Se réapproprier les résultats
Les ateliers en communauté ont été l’occasion de recueillir les commentaires par rapport aux résultats, qui faisaient état notamment de violences intergénérationnelles et de la méfiance à l’égard des services. «Ce qui est ressorti, c’est à quel point les violences interpersonnelles s’entrecroisent avec les violences structurelles dans la vie des femmes autochtones», observe Marie-Catherine Gagnon-Dufresne.
Durant les ateliers, les participants ont nommé les barrières et fait des recommandations pour s’attaquer à la question des violences faites aux femmes. Les choix qui s’offrent à elles sont difficiles: obtenir des services dans la communauté (au risque de côtoyer des proches de l’agresseur), se tourner vers les services du village voisin, mais qui sont dans une langue avec laquelle elles sont moins à l’aise ou traverser dans la province voisine. «Ça complique les choses», résume Marie-Catherine Gagnon-Dufresne.
Au-delà des résultats scientifiques, un guide pour mettre sur pied un comité interdépartemental sur les violences à Listuguj a été rédigé. «Les ateliers ont permis de réaliser que les gens travaillaient souvent en silo. C’est donc devenu une priorité d’action: pour améliorer la continuité des services, il faut davantage se parler», dit-elle. Le guide aborde également le processus et les pratiques, les bons coups comme les écueils. «Nous voulons faire œuvre utile sur la façon de faire la recherche», ajoute la professeure.
Le guide a été lancé dans la communauté en mars 2024, venant clore le projet de recherche. Mais ce n’est que le début pour la communauté. «Le succès de cette entreprise se confirme lorsque nos partenaires s’emparent des résultats et en font quelque chose qui leur correspond», estime Marie-Marthe Cousineau.

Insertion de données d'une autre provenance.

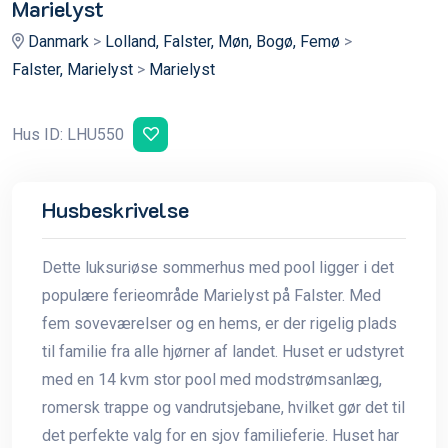
Marielyst
Danmark
>
Lolland, Falster, Møn, Bogø, Femø
>
Falster, Marielyst
>
Marielyst
Hus ID: LHU550
Husbeskrivelse
Dette luksuriøse sommerhus med pool ligger i det
populære ferieområde Marielyst på Falster. Med
fem soveværelser og en hems, er der rigelig plads
til familie fra alle hjørner af landet. Huset er udstyret
med en 14 kvm stor pool med modstrømsanlæg,
romersk trappe og vandrutsjebane, hvilket gør det til
det perfekte valg for en sjov familieferie. Huset har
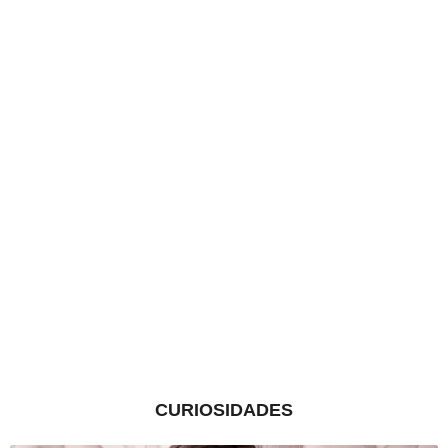
CURIOSIDADES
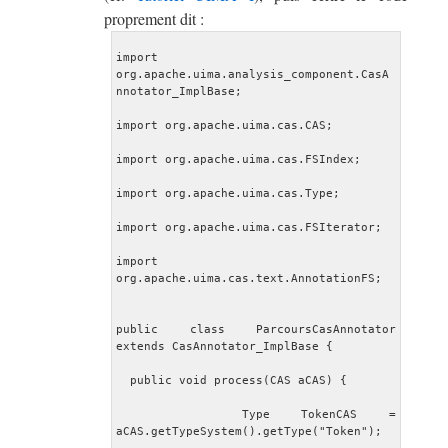
proprement dit :
import 
org.apache.uima.analysis_component.CasA
nnotator_ImplBase;
import org.apache.uima.cas.CAS;
import org.apache.uima.cas.FSIndex;
import org.apache.uima.cas.Type;
import org.apache.uima.cas.FSIterator;
import 
org.apache.uima.cas.text.AnnotationFS;
public class ParcoursCasAnnotator 
extends CasAnnotator_ImplBase {
  public void process(CAS aCAS) {
    Type TokenCAS = 
aCAS.getTypeSystem().getType("Token");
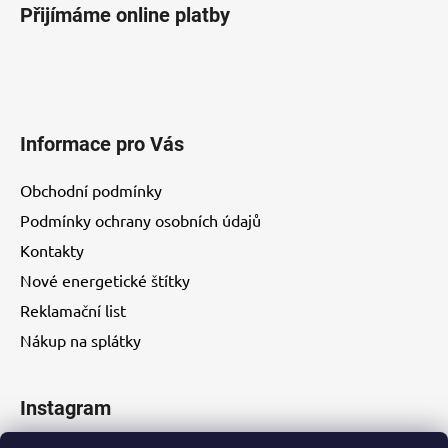
Přijímáme online platby
Informace pro Vás
Obchodní podmínky
Podmínky ochrany osobních údajů
Kontakty
Nové energetické štítky
Reklamační list
Nákup na splátky
Instagram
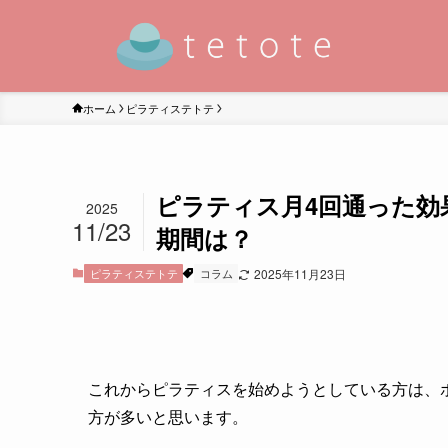
ホーム
ピラティステトテ
ピラティス月4回通った効
2025
11/23
期間は？
ピラティステトテ
コラム
2025年11月23日
これからピラティスを始めようとしている方は、
方が多いと思います。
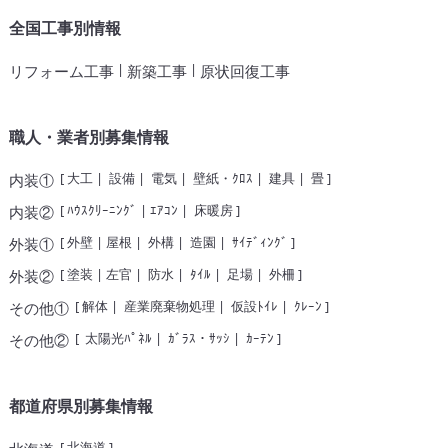
全国工事別情報
|
|
リフォーム工事
新築工事
原状回復工事
職人・業者別募集情報
[
大工
|
設備
|
電気
|
壁紙・ｸﾛｽ
|
建具
|
畳
]
内装①
[
ﾊｳｽｸﾘｰﾆﾝｸﾞ
|
ｴｱｺﾝ
|
床暖房
]
内装②
[
外壁
|
屋根
|
外構
|
造園
|
ｻｲﾃﾞｨﾝｸﾞ
]
外装①
[
塗装
|
左官
|
防水
|
ﾀｲﾙ
|
足場
|
外柵
]
外装②
[
解体
|
産業廃棄物処理
|
仮設ﾄｲﾚ
|
ｸﾚｰﾝ
]
その他①
[
太陽光ﾊﾟﾈﾙ
|
ｶﾞﾗｽ・ｻｯｼ
|
ｶｰﾃﾝ
]
その他②
都道府県別募集情報
[
北海道
]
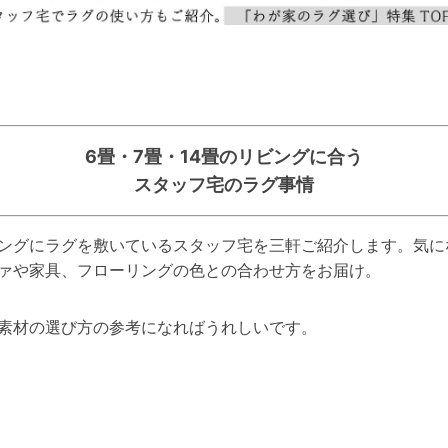
6畳・7畳・14畳のリビングに合う
スタッフ宅のラグ事情
ングにラグを敷いているスタッフ宅を三軒ご紹介します。気に
ァや家具、フローリングの色との合わせ方をお届け。
素材の選び方の参考になればうれしいです。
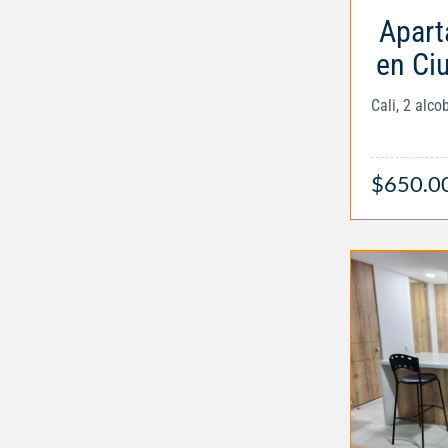
Apart
en Ci
Cali, 2 alc
$650.0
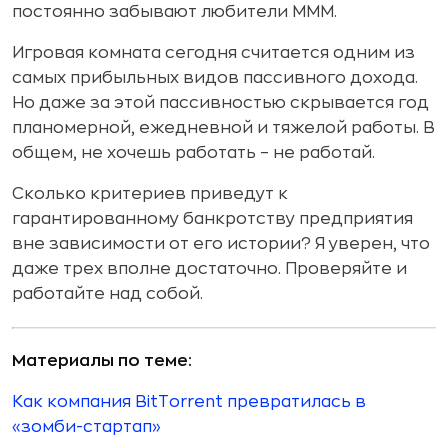
постоянно забывают любители МММ.
Игровая комната сегодня считается одним из
самых прибыльных видов пассивного дохода.
Но даже за этой пассивностью скрывается год
планомерной, ежедневной и тяжелой работы. В
общем, не хочешь работать – не работай.
Сколько критериев приведут к
гарантированному банкротству предприятия
вне зависимости от его истории? Я уверен, что
даже трех вполне достаточно. Проверяйте и
работайте над собой.
Материалы по теме:
Как компания BitTorrent превратилась в
«зомби-стартап»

Le partenariat aura été marquant pour Marie-Catherine Gagnon-Dufresne. «Ma relation avec les partenaires va au-delà de la recherche. Dans ma future carrière de chercheuse, je voudrais continuer à travailler avec la communauté de Listuguj», indique-t-elle. Aujourd’hui candidate au doctorat en santé publique, option Santé mondiale, à l’UdeM, elle transportera les connaissances et expertises acquises avec la communauté mi’gmaq vers le Bangladesh, où elle effectuera son terrain de recherche doctorale. «Comment s’assurer de créer des partenariats de recherche équitables dans les pays à faible et moyen revenu, et dont les communautés peuvent réellement bénéficier? C’est la question que je souhaite approfondir dans ma thèse», conclut-elle.
À propos de cette étude
L’article «Understanding the violence and help-seeking experiences of Mi’gmaq women: Qualitative and applied results from a partnered study in the community of Listuguj», par Marie-Catherine Gagnon-Dufresne, Marie-Marthe Cousineau et leurs collègues, a été publié dans la revue Alterstice.